Butcher and Lang’s Odyssey

Yesterday I bought a second hand copy of Butcher and Lang’s translation of the Odyssey (for £7.50). I had actually seen it in the shop exactly a year ago and I always regretted not getting it then. Luckily it was still on the shelves. This translation may not be to everyone’s tastes as it uses fairly archaic English but as they say in their preface.

We do not know whether it is necessary to defend our choice of a somewhat antiquated prose. Homer has no ideas which cannot be expressed in words that are ‘old and plain,’ and to words that are old and plain, and, as a rule, to such terms as, being used by the Translators of the Bible, are still not unfamiliar, we have tried to restrict ourselves. It may be objected, that the employment of language which does not come spontaneously to the lips, is an affectation out of place in a version of the Odyssey. To this we may answer that the Greek Epic dialect, like the English of our Bible, was a thing of slow growth and composite nature, that it was never a spoken language, nor, except for certain poetical purposes, a written language. Thus the Biblical English seems as nearly analogous to the Epic Greek, as anything that our tongue has to offer.

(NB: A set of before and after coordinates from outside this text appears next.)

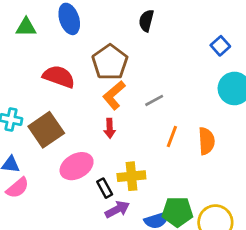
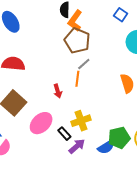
brown pentagon: (110, 62) -> (77, 41), moved
orange L-shape: (114, 95) -> (75, 21), moved
orange line: (172, 136) -> (77, 79), moved

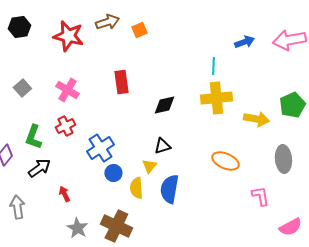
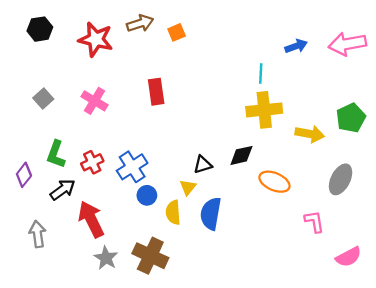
black diamond: (164, 105) -> (241, 155), moved
red cross: (65, 126) -> (92, 162), moved
gray ellipse: (283, 159) -> (341, 179), turned 32
red arrow: (64, 194) -> (91, 219), size x2.0

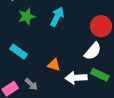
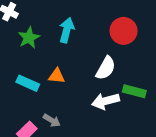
white semicircle: (93, 51) -> (106, 68), moved
orange triangle: (54, 65) -> (57, 76), moved

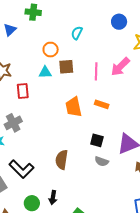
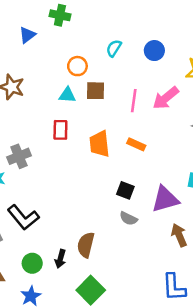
blue circle: (119, 22) -> (154, 51), moved
red rectangle: (23, 91) -> (60, 130), moved
brown semicircle: (62, 160) -> (86, 245), moved

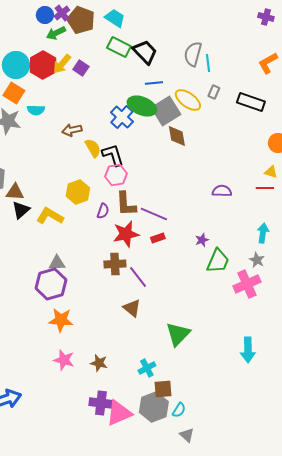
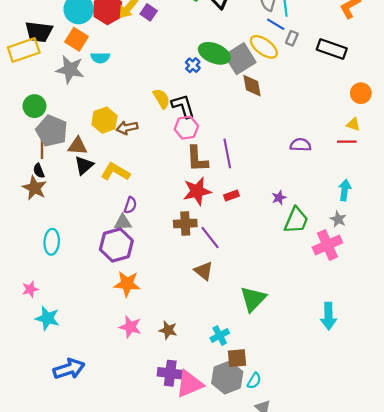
blue line: (154, 83) -> (276, 24), moved, turned 36
blue cross: (122, 117) -> (193, 65), size x0.6
brown arrow: (72, 130) -> (127, 128), moved
yellow hexagon: (78, 192) -> (104, 120), moved
purple semicircle: (103, 211) -> (130, 205), moved
purple line: (154, 214) -> (227, 153), moved, turned 56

Here is an example of their translation.

Odyssey 6.85

Now when they were come to the beautiful stream of the river, where truly were the unfailing cisterns, and bright water welled up free from beneath, and flowed past, enough to wash the foulest garments clean, there the girls unharnessed the mules from under the chariot, and turning them loose they drove them along the banks of the eddying river to graze on the honey-sweet clover. Then they took the garments from the wain, in their hands, and bore them to the black water, and briskly trod them down in the trenches, in busy rivalry. Now when they had washed and cleansed all the stains, they spread all out in order along the shore of the deep, even where the sea, in beating on the coast, washed the pebbles clean. Then having bathed and anointed them well with olive oil, they took their mid-day meal on the river’s banks, waiting till the clothes should dry in the brightness of the sun. Anon, when they were satisfied with food, the maidens and the princess, they fell to playing at ball, casting away their tires, and among them Nausicaa of the white arms began the song. And even as Artemis, the archer, moveth down the mountain, either along the ridges of lofty Taygetus or Erymanthus, taking her pastime in the chase of boars and swift deer, and with her the wild wood-nymphs disport them, the daughters of Zeus, lord of the aegis, and Leto is glad at heart, while high over all she rears her head and brows, and easily may she be known — but all are fair; even so the girl unwed outshone her maiden company.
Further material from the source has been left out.